There are some other effects, like the slightly strong sunlight in space and the slightly higher efficiency of panels when on Earth (yes, that’s correct), but they are minor considerations that have no material effect on the outcome.
So let’s put in the numbers. For solar panels on mountings facing south in the Nevada desert, the industry-standard PVWatts tools and real-world panel lifetime produces uses these input numbers:
- I = 2300 (using a tracker)
- L = 40 years
- Ts = 1
So every 1 kW of panels in Nevada will produce 92,000 kWh of power over its lifetime. In space, the numbers look like this:
- I = 8760
- L = 12 years
- Ts = 0.50 (see this article for reasons why)
So every 1 kW of panels in space 52,560 kWh over its lifetime. 52,560 < 92,000.

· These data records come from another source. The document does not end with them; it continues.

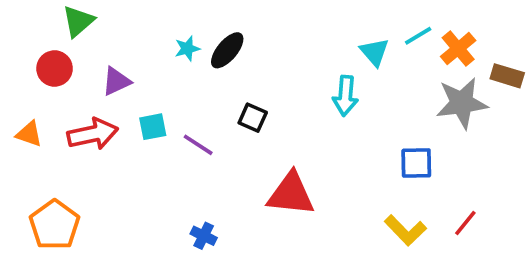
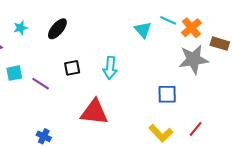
cyan line: (418, 36) -> (168, 20), turned 56
cyan star: (187, 49) -> (21, 28), moved
cyan arrow: (345, 96) -> (110, 68), moved
black square: (253, 118) -> (72, 68), turned -35

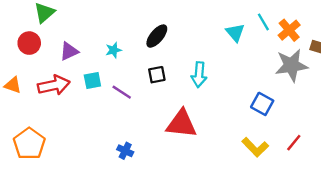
cyan line: (168, 20) -> (263, 22), turned 35
cyan star: (21, 28) -> (114, 50), moved
black ellipse: (57, 29) -> (157, 36), moved
blue square: (167, 94) -> (262, 104), turned 30

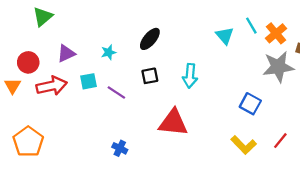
red circle: (29, 43) -> (28, 62), moved
orange triangle: (13, 85) -> (13, 86), turned 42

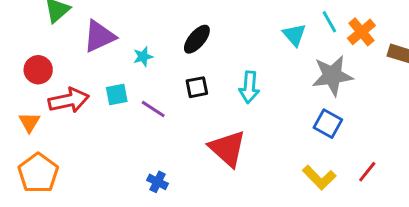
purple triangle: (66, 53) -> (99, 36), moved, size x1.4
gray star: (278, 67) -> (332, 76), moved
orange triangle: (13, 86) -> (29, 122), moved
red triangle: (173, 123) -> (227, 148), turned 36

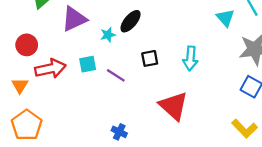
black ellipse: (197, 39) -> (131, 21), moved

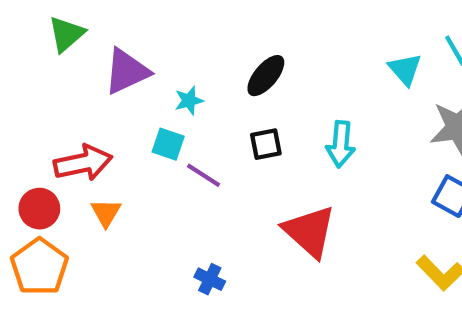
black ellipse: (131, 21) -> (266, 76), moved
red circle: (27, 45) -> (39, 209), moved
cyan square: (88, 64) -> (168, 144), moved, turned 30
orange triangle: (20, 86) -> (106, 213), moved

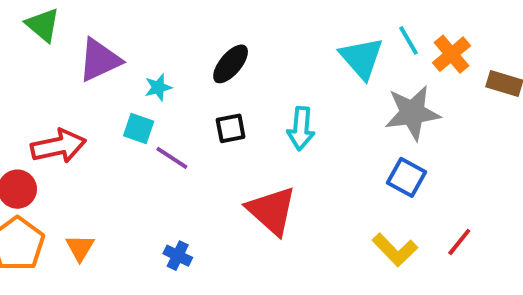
green triangle: (66, 34) -> (43, 25), turned -39
cyan triangle: (405, 69) -> (362, 58), size x1.4
orange triangle: (106, 213) -> (80, 248), moved

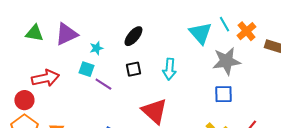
green triangle: (43, 25) -> (34, 33), moved, turned -30
blue square: (407, 177) -> (223, 94), turned -30

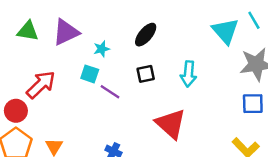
red arrow: (45, 78) -> (41, 85), turned -32

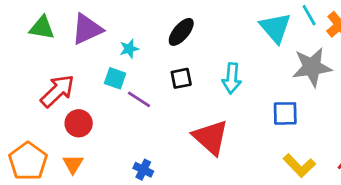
blue square: (253, 104) -> (285, 113), moved
red circle: (16, 111) -> (79, 123), moved

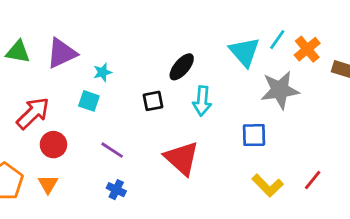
cyan line: (309, 15) -> (277, 40), turned 65
black ellipse: (181, 32) -> (182, 67), moved
purple line: (139, 99) -> (112, 150), moved

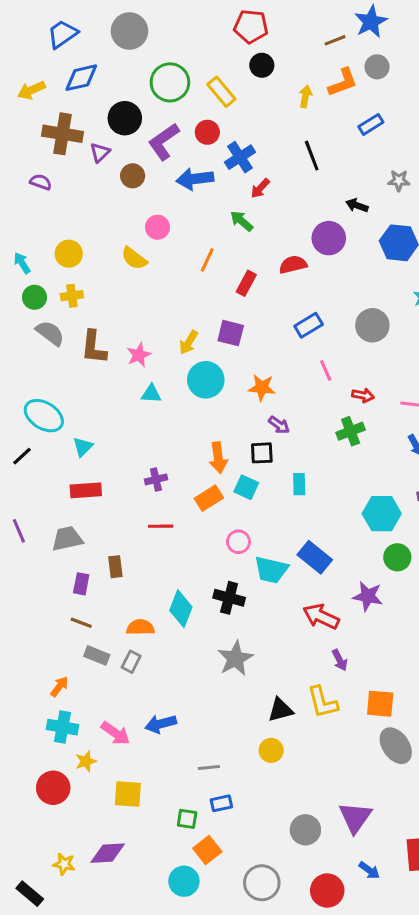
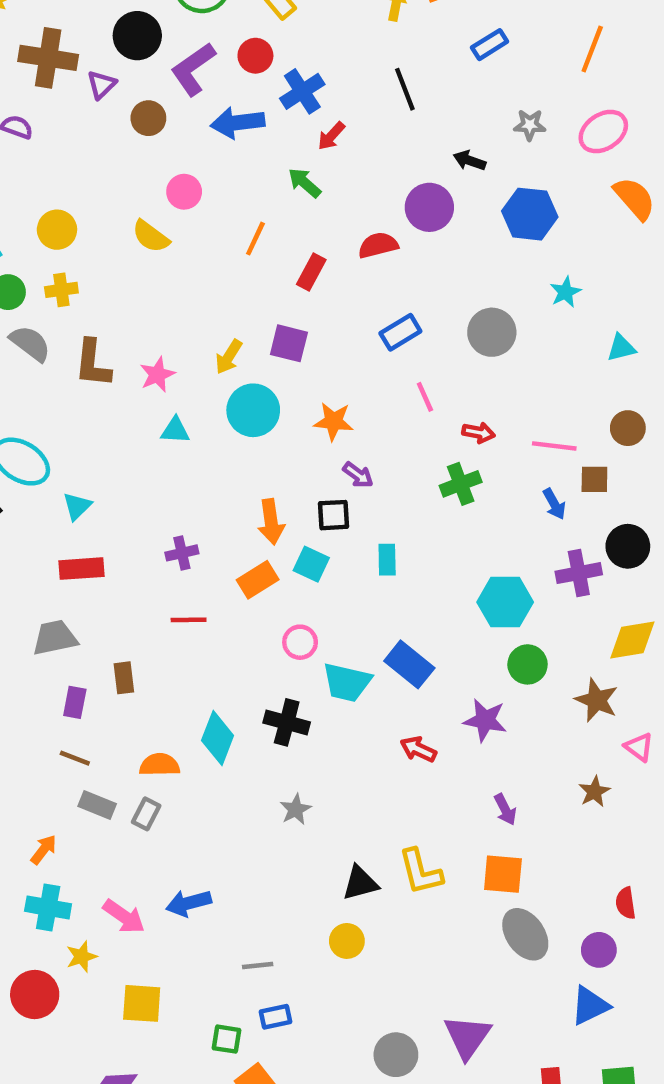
red arrow: (321, 616) -> (418, 749), size x0.7
gray star: (235, 659) -> (296, 809), size x0.6
purple arrow: (340, 660) -> (505, 809), moved

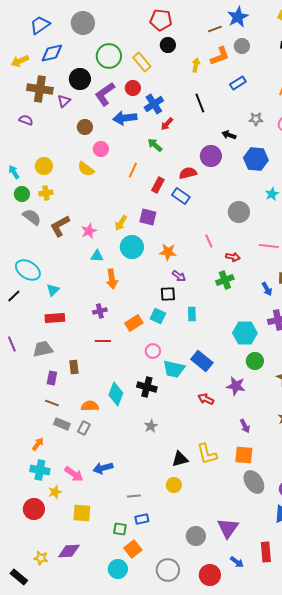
brown circle: (148, 118) -> (85, 127), moved
blue rectangle: (400, 332) -> (181, 196), moved, turned 66
brown L-shape: (93, 363) -> (60, 226), turned 55
pink line: (554, 446) -> (269, 246), moved
orange arrow: (271, 522) -> (112, 279), moved

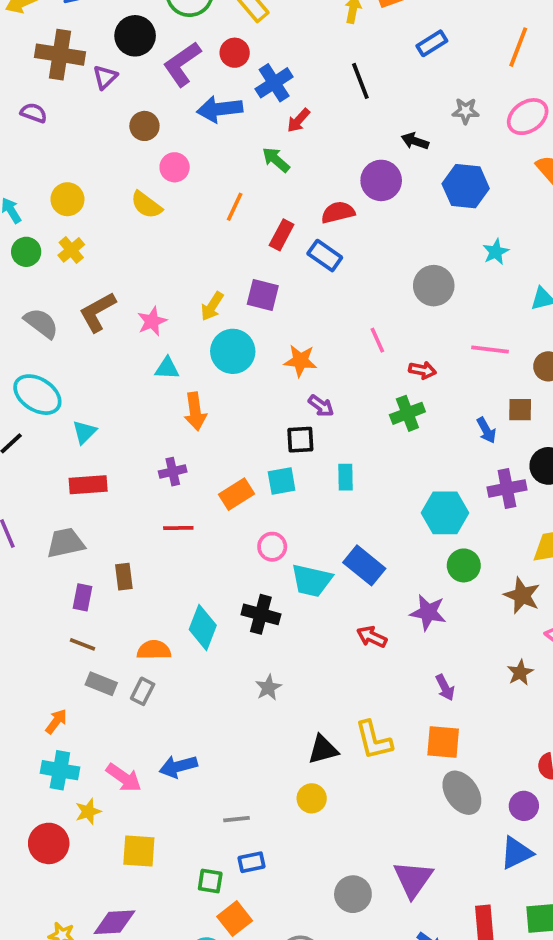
yellow cross: (46, 193) -> (71, 250), turned -32
gray semicircle: (32, 217) -> (41, 323), moved
cyan square: (158, 316) -> (282, 481), turned -35

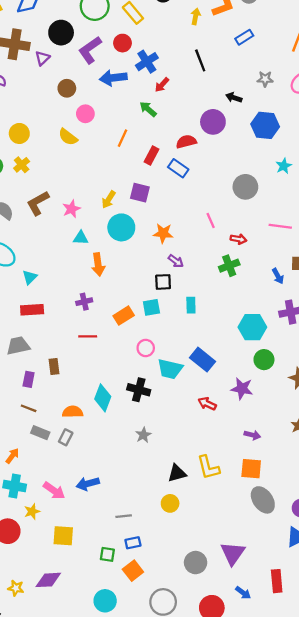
purple arrow: (445, 688) -> (252, 435), turned -49
orange square: (235, 919) -> (133, 571), moved

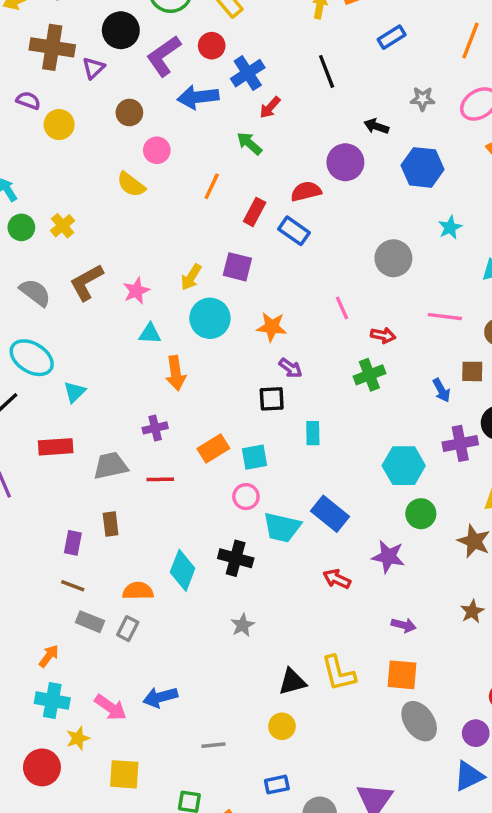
yellow circle: (19, 133) -> (59, 125), moved
cyan square: (151, 307) -> (255, 457), moved
red rectangle: (32, 310) -> (56, 447), moved
gray trapezoid: (18, 346) -> (111, 466), moved
blue rectangle: (133, 543) -> (277, 785), moved

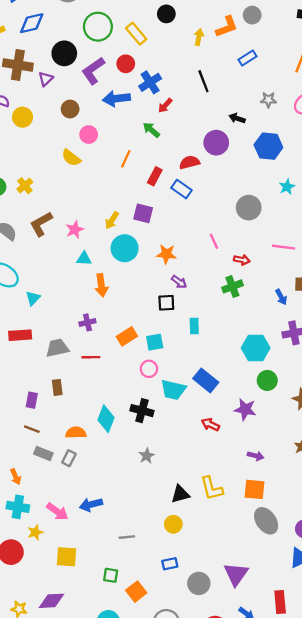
orange arrow: (49, 656) -> (16, 477), turned 119

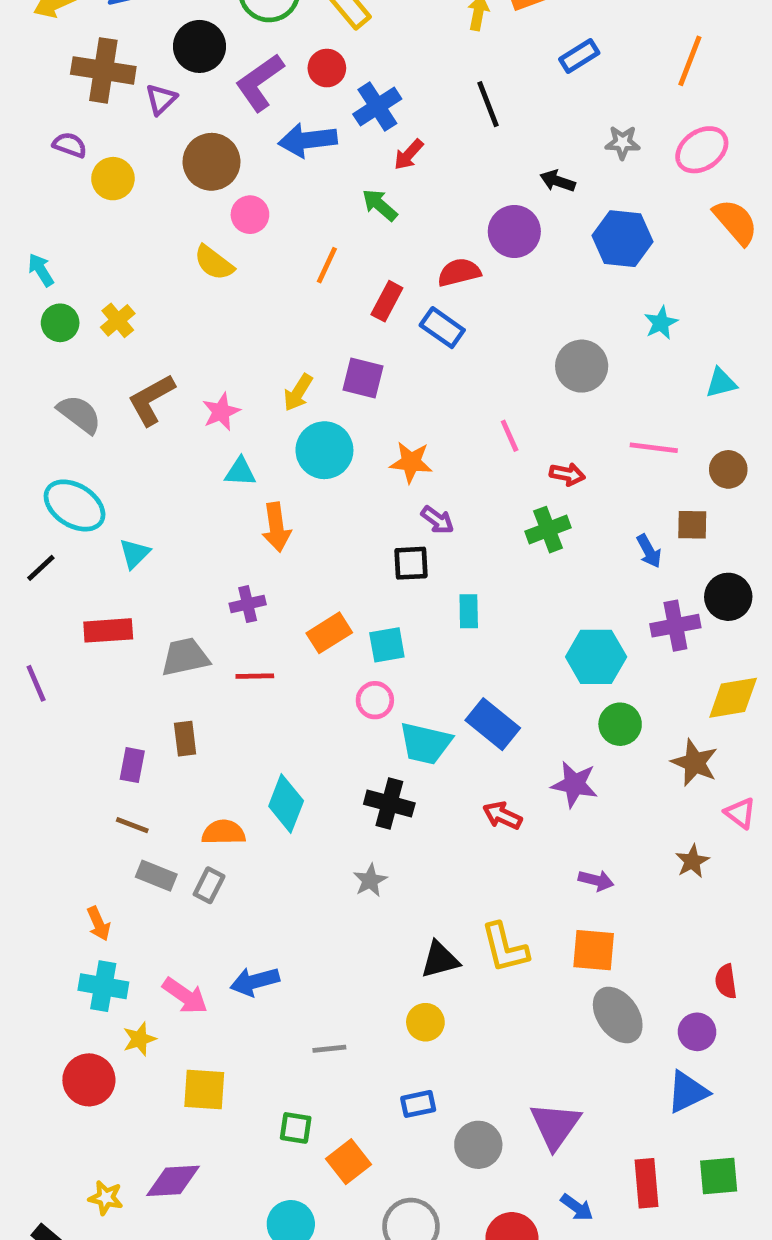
brown circle: (70, 109) -> (212, 162), size x1.5
black cross: (142, 411) -> (389, 804), moved

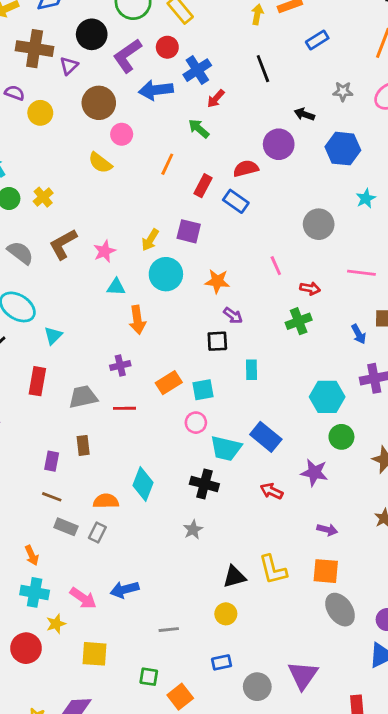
red rectangle: (108, 630) -> (37, 381), turned -76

The long and short of it is that space is an extremely nasty place. Putting anything up there seriously shortens its life, and that includes humans.
If you’re wondering where those lifetime numbers come from, it’s the measured real-world 20% degradation rate. That is, it’s the measured time it takes for the panels to drop their output by 20% from their original power. The numbers for ground-mounted panels are widely available, and you can read NASA’s experience, NATO papers and this lengthy report (page 422) for the space examples.
Why that number, 20%? It’s just the number the industry uses. It’s widely measured and available, as opposed to some other number, say the time to 50% reduction which you will not easily find.
End of story
If you take a panel and put it in Nevada it will deliver some kWh. If you put that same panel in space, it will make less kWh.
What else needs to be said?
If previous history is any guide, lots. So I’ll reiterate my previous note: if you’re going to take issue with the basic gist of this article, post your math.